Sujet : Re: do { quit; } else { }
De : bc (at) *nospam* freeuk.com (bart)
Groupes : comp.lang.cDate : 12. Apr 2025, 15:01:06
Autres entêtes
Organisation : A noiseless patient Spider
Message-ID : <vtdrn2$jddk$2@dont-email.me>
References : 1 2 3 4 5 6 7 8 9 10 11 12 13 14 15 16 17 18 19 20 21 22 23 24
User-Agent : Mozilla Thunderbird
On 12/04/2025 13:39, David Brown wrote:
On 12/04/2025 01:13, bart wrote:
On 11/04/2025 22:36, Keith Thompson wrote:
bart <bc@freeuk.com> writes:
[...]
Rubbish. Everyone finds C declaration syntax a nightmare.
>
Rubbish. I find C declaration syntax annoying, not a "nightmare".
>
>
Annoying would be having to get letter case or punctuation just right.
>
But C typepecs can go far beyond it. I can just about do arrays of pointers, or pointers to arrays. Anything more complicated is pretty much trial and error.
>
In an example in my post which I then deleted (DB will just ignore examples), I wanted to create an array of 10 pointers to functions that take an int and return an int.
If only C had a way to make that simple and clear. Oh, wait - it does.
typedef int (*FIntInt)(int);
Um, not really! You still need to /analyse/ this to see what exactly this is. You don't know it might be to do with functions until you hit the /second/ opening parenthesis. Unless somebody writes:
> typedef int ((*FIntInt))(int);
then it's the /third/ parenthesis!
FIntInt funcs[10];
This is a comment I posted yesterday:
"If you need a program to help you read C programs, that suggests a serious flaw in C." (
https://news.ycombinator.com/item?id=42564861)
The same applies to having to use workarounds (and needing to invent spurious user types) to write not very complicated typespecs.
If a C programmer - such as yourself - is foolish enough to reject parts of the language designed to make coding simpler, safer, clearer and more portable, then I can see how your self-imposed restrictions make your coding harder. But the fault lies in the poor use of the language, not the language.
No, the fault likes in the language for having such appalling syntax in the first place.
My last post touched on this, but it is the idea that a composite type requires 'modifiers' that wrap around each name that is declared in a list:
T *A[10], (*B)[10], ***C, (*D)(int,int);
So the type for D involves T on the far left; '*' on its immediate left; '(int,int)' on its right; plus those parentheses are needed to alter precedence (in a type-spec!).
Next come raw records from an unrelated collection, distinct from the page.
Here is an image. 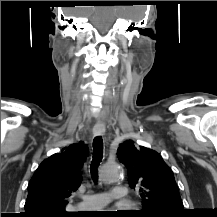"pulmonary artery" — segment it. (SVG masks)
<instances>
[{"mask_svg": "<svg viewBox=\"0 0 217 217\" xmlns=\"http://www.w3.org/2000/svg\"><path fill=\"white\" fill-rule=\"evenodd\" d=\"M127 198V189L124 186H115L110 193L86 194L78 208L85 210L101 209L111 200Z\"/></svg>", "mask_w": 217, "mask_h": 217, "instance_id": "e3ab8cb5", "label": "pulmonary artery"}]
</instances>
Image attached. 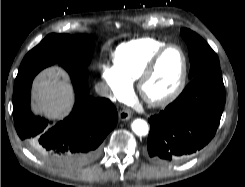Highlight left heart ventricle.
Wrapping results in <instances>:
<instances>
[{"label":"left heart ventricle","mask_w":245,"mask_h":187,"mask_svg":"<svg viewBox=\"0 0 245 187\" xmlns=\"http://www.w3.org/2000/svg\"><path fill=\"white\" fill-rule=\"evenodd\" d=\"M182 70V57L177 49L168 50L158 63L157 69L146 85V93L160 98L176 85Z\"/></svg>","instance_id":"b2bd125f"}]
</instances>
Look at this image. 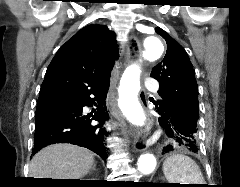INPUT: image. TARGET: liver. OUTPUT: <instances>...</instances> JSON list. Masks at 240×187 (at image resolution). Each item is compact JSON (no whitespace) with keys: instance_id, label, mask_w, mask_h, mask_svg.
<instances>
[{"instance_id":"liver-1","label":"liver","mask_w":240,"mask_h":187,"mask_svg":"<svg viewBox=\"0 0 240 187\" xmlns=\"http://www.w3.org/2000/svg\"><path fill=\"white\" fill-rule=\"evenodd\" d=\"M94 164L93 153L72 144H53L43 148L31 160L30 178L79 179Z\"/></svg>"}]
</instances>
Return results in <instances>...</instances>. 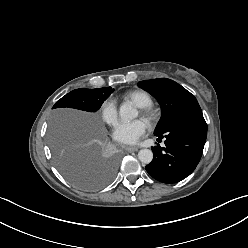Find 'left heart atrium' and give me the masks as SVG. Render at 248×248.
Instances as JSON below:
<instances>
[{"mask_svg": "<svg viewBox=\"0 0 248 248\" xmlns=\"http://www.w3.org/2000/svg\"><path fill=\"white\" fill-rule=\"evenodd\" d=\"M147 131V124L143 120L131 122H120L113 131V138L123 144L133 145L144 136Z\"/></svg>", "mask_w": 248, "mask_h": 248, "instance_id": "1", "label": "left heart atrium"}]
</instances>
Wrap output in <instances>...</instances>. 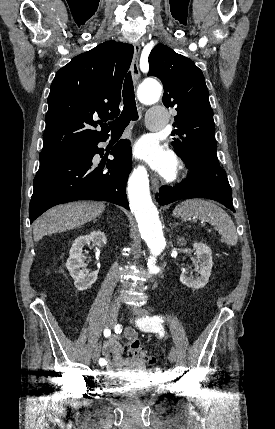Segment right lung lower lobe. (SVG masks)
<instances>
[{"mask_svg":"<svg viewBox=\"0 0 275 429\" xmlns=\"http://www.w3.org/2000/svg\"><path fill=\"white\" fill-rule=\"evenodd\" d=\"M107 137L88 142L60 156L41 161L34 179V191L29 206L32 223L49 208L75 200H104L129 210L126 182L131 171V152L127 140H120L112 149L113 160L94 168L97 147Z\"/></svg>","mask_w":275,"mask_h":429,"instance_id":"1","label":"right lung lower lobe"}]
</instances>
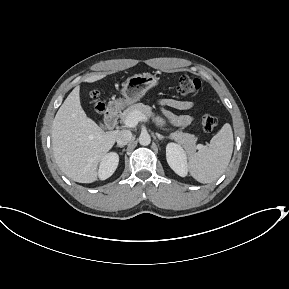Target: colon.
<instances>
[{"label":"colon","instance_id":"5ec220e1","mask_svg":"<svg viewBox=\"0 0 289 289\" xmlns=\"http://www.w3.org/2000/svg\"><path fill=\"white\" fill-rule=\"evenodd\" d=\"M174 90L180 95H188L204 90V86L199 79L186 73L179 77ZM91 97L95 103L96 111L102 112L104 110V104L99 100V94L93 92ZM217 124L218 120L213 115L206 114L202 117L201 125L205 132H211Z\"/></svg>","mask_w":289,"mask_h":289}]
</instances>
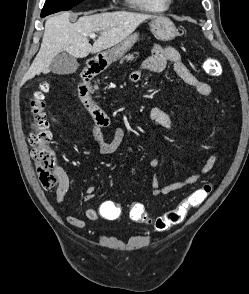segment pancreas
<instances>
[{
    "instance_id": "obj_1",
    "label": "pancreas",
    "mask_w": 249,
    "mask_h": 294,
    "mask_svg": "<svg viewBox=\"0 0 249 294\" xmlns=\"http://www.w3.org/2000/svg\"><path fill=\"white\" fill-rule=\"evenodd\" d=\"M135 54H138L137 52ZM135 58L134 54H128L120 60V64L124 61H132Z\"/></svg>"
}]
</instances>
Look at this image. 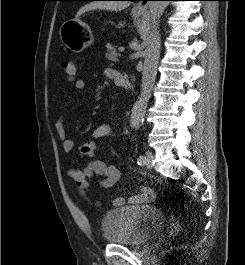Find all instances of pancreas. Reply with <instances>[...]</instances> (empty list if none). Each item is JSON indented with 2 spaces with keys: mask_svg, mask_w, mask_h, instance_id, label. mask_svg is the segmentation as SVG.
<instances>
[{
  "mask_svg": "<svg viewBox=\"0 0 245 265\" xmlns=\"http://www.w3.org/2000/svg\"><path fill=\"white\" fill-rule=\"evenodd\" d=\"M107 53L105 54V57L112 61V62H118L119 54L116 51V47L112 46L111 44H107Z\"/></svg>",
  "mask_w": 245,
  "mask_h": 265,
  "instance_id": "pancreas-1",
  "label": "pancreas"
}]
</instances>
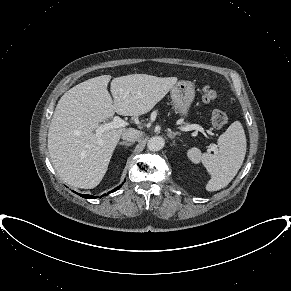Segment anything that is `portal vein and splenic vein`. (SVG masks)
<instances>
[{
  "instance_id": "obj_1",
  "label": "portal vein and splenic vein",
  "mask_w": 291,
  "mask_h": 291,
  "mask_svg": "<svg viewBox=\"0 0 291 291\" xmlns=\"http://www.w3.org/2000/svg\"><path fill=\"white\" fill-rule=\"evenodd\" d=\"M126 125H127V122L122 120L119 116H115L113 118V121L99 126L96 129V134L98 136H100L104 131L125 127ZM181 130L182 131L198 130L200 132H204L203 128L197 124H192V125H188L186 127H182ZM212 149H214V147H212Z\"/></svg>"
}]
</instances>
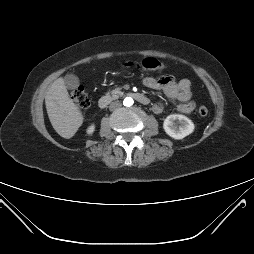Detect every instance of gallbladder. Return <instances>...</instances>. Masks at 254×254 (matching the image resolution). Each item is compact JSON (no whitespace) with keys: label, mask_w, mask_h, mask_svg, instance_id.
<instances>
[{"label":"gallbladder","mask_w":254,"mask_h":254,"mask_svg":"<svg viewBox=\"0 0 254 254\" xmlns=\"http://www.w3.org/2000/svg\"><path fill=\"white\" fill-rule=\"evenodd\" d=\"M64 83H65L66 88L72 90V89H75L78 87L79 79L77 76H75L73 74H69L64 77Z\"/></svg>","instance_id":"bac80fb5"}]
</instances>
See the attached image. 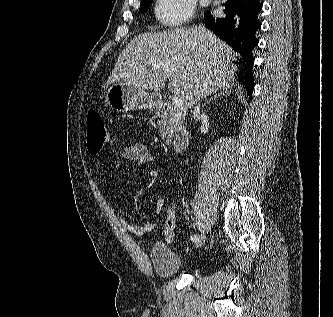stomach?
I'll return each mask as SVG.
<instances>
[{
	"instance_id": "0dacf381",
	"label": "stomach",
	"mask_w": 333,
	"mask_h": 317,
	"mask_svg": "<svg viewBox=\"0 0 333 317\" xmlns=\"http://www.w3.org/2000/svg\"><path fill=\"white\" fill-rule=\"evenodd\" d=\"M107 101L113 109L122 112L148 109L156 105L154 94L147 93L128 81L113 84L108 89Z\"/></svg>"
}]
</instances>
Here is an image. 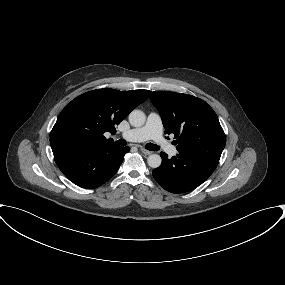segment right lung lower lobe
Masks as SVG:
<instances>
[{
    "label": "right lung lower lobe",
    "instance_id": "obj_1",
    "mask_svg": "<svg viewBox=\"0 0 285 285\" xmlns=\"http://www.w3.org/2000/svg\"><path fill=\"white\" fill-rule=\"evenodd\" d=\"M129 147L60 144L52 147L55 162L62 173L83 188H96L119 169Z\"/></svg>",
    "mask_w": 285,
    "mask_h": 285
}]
</instances>
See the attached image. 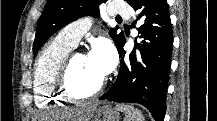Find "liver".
Listing matches in <instances>:
<instances>
[{"label": "liver", "instance_id": "liver-1", "mask_svg": "<svg viewBox=\"0 0 217 121\" xmlns=\"http://www.w3.org/2000/svg\"><path fill=\"white\" fill-rule=\"evenodd\" d=\"M95 105H85L80 109L72 111V113L65 115L67 119H74L75 121H86L88 114Z\"/></svg>", "mask_w": 217, "mask_h": 121}]
</instances>
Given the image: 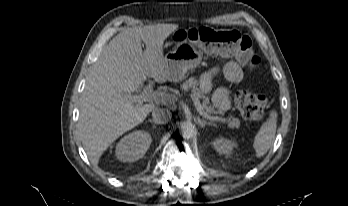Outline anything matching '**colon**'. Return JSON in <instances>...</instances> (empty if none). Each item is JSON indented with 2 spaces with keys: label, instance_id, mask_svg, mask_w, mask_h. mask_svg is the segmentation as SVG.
<instances>
[{
  "label": "colon",
  "instance_id": "colon-1",
  "mask_svg": "<svg viewBox=\"0 0 348 206\" xmlns=\"http://www.w3.org/2000/svg\"><path fill=\"white\" fill-rule=\"evenodd\" d=\"M179 39L201 42L207 50L218 55L235 57L252 69L260 63L259 57L252 51L251 39L235 30L200 26L180 31ZM235 103L241 115L249 120L262 119L267 106L265 96L246 90L236 94Z\"/></svg>",
  "mask_w": 348,
  "mask_h": 206
}]
</instances>
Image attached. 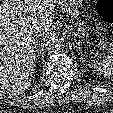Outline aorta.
I'll return each mask as SVG.
<instances>
[{
  "instance_id": "aorta-1",
  "label": "aorta",
  "mask_w": 113,
  "mask_h": 113,
  "mask_svg": "<svg viewBox=\"0 0 113 113\" xmlns=\"http://www.w3.org/2000/svg\"><path fill=\"white\" fill-rule=\"evenodd\" d=\"M64 41L61 34L53 33L45 39L44 45L48 51H59L63 47Z\"/></svg>"
}]
</instances>
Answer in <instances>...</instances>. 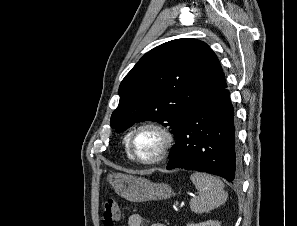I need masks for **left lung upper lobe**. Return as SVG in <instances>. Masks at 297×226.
<instances>
[{"instance_id":"obj_1","label":"left lung upper lobe","mask_w":297,"mask_h":226,"mask_svg":"<svg viewBox=\"0 0 297 226\" xmlns=\"http://www.w3.org/2000/svg\"><path fill=\"white\" fill-rule=\"evenodd\" d=\"M227 86L221 65L209 46L184 38L146 53L120 84V101L111 127L121 132L135 122L155 121L174 135L198 101Z\"/></svg>"}]
</instances>
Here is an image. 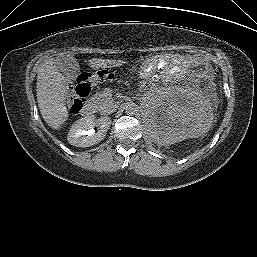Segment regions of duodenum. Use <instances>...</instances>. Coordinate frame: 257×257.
<instances>
[{
	"instance_id": "1",
	"label": "duodenum",
	"mask_w": 257,
	"mask_h": 257,
	"mask_svg": "<svg viewBox=\"0 0 257 257\" xmlns=\"http://www.w3.org/2000/svg\"><path fill=\"white\" fill-rule=\"evenodd\" d=\"M84 116L91 117L96 113V106L92 102H86L82 108Z\"/></svg>"
}]
</instances>
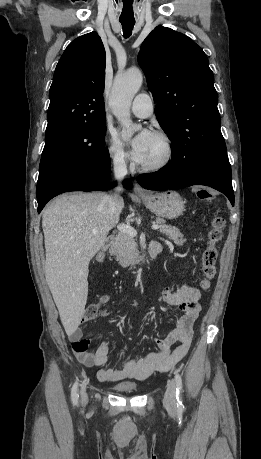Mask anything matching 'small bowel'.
I'll return each mask as SVG.
<instances>
[{"label": "small bowel", "instance_id": "obj_1", "mask_svg": "<svg viewBox=\"0 0 261 459\" xmlns=\"http://www.w3.org/2000/svg\"><path fill=\"white\" fill-rule=\"evenodd\" d=\"M104 258V254L99 253L95 261L100 263ZM199 298L200 291L190 284H185L179 290L164 289L162 292L164 315L168 317L174 311L182 313L175 327L165 337L156 339V351L144 358H130L119 369L102 368L97 373L98 379L102 382H115L126 378L144 379L154 370H169L174 367L190 349L193 326L201 311ZM106 314V311L101 312V315ZM67 335L74 355L81 364L86 367H102L107 364L109 345L106 340H101L95 351H89L90 341L83 339L80 327H70L67 329ZM176 342L179 345L170 352V347Z\"/></svg>", "mask_w": 261, "mask_h": 459}]
</instances>
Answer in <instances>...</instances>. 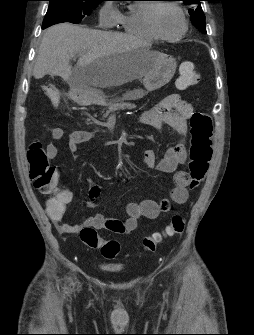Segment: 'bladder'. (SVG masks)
Returning <instances> with one entry per match:
<instances>
[{
    "label": "bladder",
    "mask_w": 254,
    "mask_h": 335,
    "mask_svg": "<svg viewBox=\"0 0 254 335\" xmlns=\"http://www.w3.org/2000/svg\"><path fill=\"white\" fill-rule=\"evenodd\" d=\"M102 270L105 271V272H109V273H113V272H119V271H121L120 268H117V267H110V266H103V267H102Z\"/></svg>",
    "instance_id": "31cf9c89"
}]
</instances>
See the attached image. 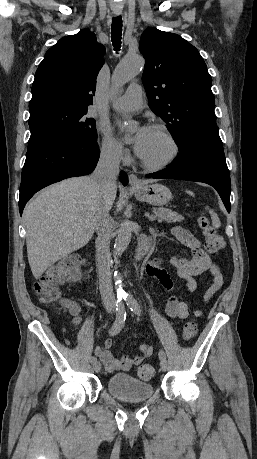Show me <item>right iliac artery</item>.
<instances>
[{
    "label": "right iliac artery",
    "mask_w": 257,
    "mask_h": 459,
    "mask_svg": "<svg viewBox=\"0 0 257 459\" xmlns=\"http://www.w3.org/2000/svg\"><path fill=\"white\" fill-rule=\"evenodd\" d=\"M125 319H126V311H125L124 304L122 302V297H118V300L116 302V320L113 326L111 327V329L109 330V334L111 336H114L121 331V329L124 326ZM90 361L91 363H95L97 362V358L95 356H92Z\"/></svg>",
    "instance_id": "obj_1"
}]
</instances>
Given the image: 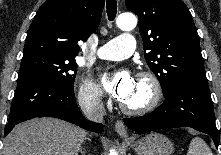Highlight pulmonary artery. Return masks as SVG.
Masks as SVG:
<instances>
[{
  "instance_id": "e3ab8cb5",
  "label": "pulmonary artery",
  "mask_w": 221,
  "mask_h": 155,
  "mask_svg": "<svg viewBox=\"0 0 221 155\" xmlns=\"http://www.w3.org/2000/svg\"><path fill=\"white\" fill-rule=\"evenodd\" d=\"M135 49V39L131 34L123 33L97 51V56L106 60H123L129 57Z\"/></svg>"
}]
</instances>
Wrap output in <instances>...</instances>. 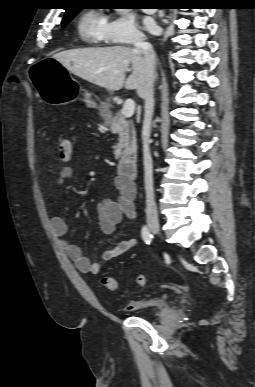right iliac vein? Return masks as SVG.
I'll return each instance as SVG.
<instances>
[{"instance_id":"1","label":"right iliac vein","mask_w":255,"mask_h":387,"mask_svg":"<svg viewBox=\"0 0 255 387\" xmlns=\"http://www.w3.org/2000/svg\"><path fill=\"white\" fill-rule=\"evenodd\" d=\"M150 228L152 231L156 232V233H160V228H159V224L158 223H150Z\"/></svg>"}]
</instances>
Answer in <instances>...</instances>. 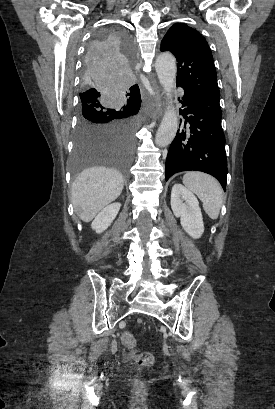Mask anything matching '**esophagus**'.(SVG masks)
Segmentation results:
<instances>
[{"mask_svg":"<svg viewBox=\"0 0 275 409\" xmlns=\"http://www.w3.org/2000/svg\"><path fill=\"white\" fill-rule=\"evenodd\" d=\"M152 88L154 89V102H155V107H156V112L158 115H161L163 113V108H162V97H161V92L160 89L154 79H150Z\"/></svg>","mask_w":275,"mask_h":409,"instance_id":"obj_1","label":"esophagus"}]
</instances>
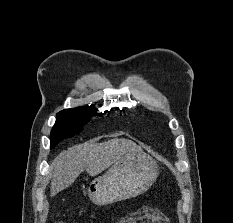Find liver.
<instances>
[{"label": "liver", "mask_w": 233, "mask_h": 223, "mask_svg": "<svg viewBox=\"0 0 233 223\" xmlns=\"http://www.w3.org/2000/svg\"><path fill=\"white\" fill-rule=\"evenodd\" d=\"M136 147L138 145L131 139L114 137V139H108L102 143H94V141L77 143L66 151H61L50 165L51 195H56L61 189L72 185L82 171H87L89 175H98L113 165L114 161L119 159L123 153L136 149Z\"/></svg>", "instance_id": "liver-1"}]
</instances>
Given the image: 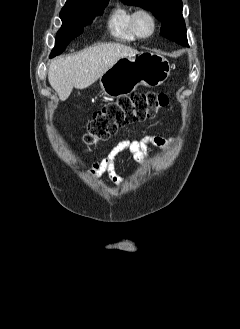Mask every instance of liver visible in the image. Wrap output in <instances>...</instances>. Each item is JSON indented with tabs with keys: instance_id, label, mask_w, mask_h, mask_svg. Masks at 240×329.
<instances>
[{
	"instance_id": "1",
	"label": "liver",
	"mask_w": 240,
	"mask_h": 329,
	"mask_svg": "<svg viewBox=\"0 0 240 329\" xmlns=\"http://www.w3.org/2000/svg\"><path fill=\"white\" fill-rule=\"evenodd\" d=\"M136 49L120 43H106L90 47L75 55L53 60L48 69V80L65 101L73 87L84 89L97 81L117 60L138 54Z\"/></svg>"
}]
</instances>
This is effing crazy, and you know it. It also gives rise to problematic code like this:
T** A, B, C;
>designed to make coding simpler, safer, clearer and more
Was typedef really designed to mitigate the problems of its type syntax? I doubt very much: Let's create this really stupid syntax, and let's then add X, Y and Z so that you don't need to use that stupid syntax.
To complete your example:
typedef int ((*FIntInt))(int);
typedef FIntInt AFintInt[10];
AFIntInt Table1, Table2, Table3;
Two lots of typedefs, and two extra user-identifiers, when it could have been done like this, using a made-up LTR syntax:
[10]*fn(int,int)int Table1, Table2, Table3;
Everything is in one place without having to hunt down typedefs. No unnecessary user types. All three variables are guaranteed to have compatible types.
And you can read off the actual type by simply scanning left-to-right, without using any tools or algorithms.
I haven't mentioned my language (and this uses a different syntax), so you can't dismiss this by saying it's a toy! You know this is, and would have been, a far better scheme.